Someone posted in a Facebook butterfly group this morning that the second-brood Adonis Blues have emerged at Rodborough Common, so this afternoon I zoomed over there to see if I could find some. This is a butterfly of chalk downland, and is relatively common in the southern counties of England, but this site close to Stroud is about as far north as it’s currently found, and I had never seen one before today.
I was aware from researching the species that this is a butterfly that lives in concentrated colonies, but when I found the right place I was still surprised by how many I saw on quite a small slope. The males are very obvious, because they seem to like to bask with their wings spread – though when one senses your approach the first thing he does is to snap his wings closed, rendering him almost invisible against the background, and quite often the first you see of him is when you walk a little too close, and he suddenly lifts off near your feet in a flash of electric blue. Living in close proximity to each other, the males are relatively peaceable, and two or three will even nectar together on one flower. Females are much harder to find – I only spotted two, versus maybe thirty males; they’re largely brown, and they seem to prefer to sit quietly with their wings folded among the grass stalks at ground level, rather than basking as the males do.
I’d wondered before seeing the Adonis Blue if it would be difficult to distinguish from the Common and Chalkhill Blues which are its quite close cousins, but I needn’t have been concerned: the fringe around the wings of a male Common Blue is white, whereas the Adonis Blue fringe is banded with black, as you can see here; and the Chalkhill Blue (which does have a faintly banded fringe) is a fairly pale aqua blue, with a kind of scalloped pattern of blue and black on the hindwing. The underwing of the Adonis Blue is also quite distinctive, partly because of the banded fringe, partly because the spots are different to either a Common or a Chalkhill Blue, and partly because the two wings are different colours – if you look at the extra photo I’ve posted, you’ll see that the forewing is a fairly dull buff colour, while the hindwing is a brighter tan.
As to the upper surface of the wings, I can assert with hand on heart that they really are this startling shade of blue. Back in the 1980s this was a very fashionable colour; my flatmate and I (keen watchers of American soaps) used to refer to it as “Dysentery blue”, because it was frequently worn by the women in Dynasty. In the early days of my relationship with R I had an evening dress in just this shade, in a heavy iridescent satin fabric that caught the light in a very similar way to these wings. Sadly, a waiter at a formal dinner managed to drip sauce onto the skirt, and it shrank at the dry cleaners (at a time when my own dimensions were heading in the opposite direction), so I had to give it away. I’m not sure I’ve seen anything quite as vivid a blue from that day to this.
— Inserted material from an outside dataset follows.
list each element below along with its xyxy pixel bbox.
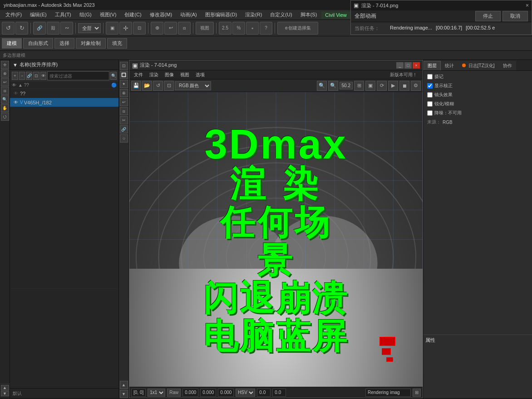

I was a little anxious during my walk, because I knew from my research that the Adonis Blue likes closely-cropped turf, and the grass at Rodborough is long and tangled at the moment; also, there are very few plants in flower to provide nectar, and hardly any horseshoe vetch, which is its main larval foodplant. All of this seems to bode rather badly for the success of this brood, and I can only hope that this beautiful but quite fussy butterfly doesn’t disappear from Rodborough Common altogether.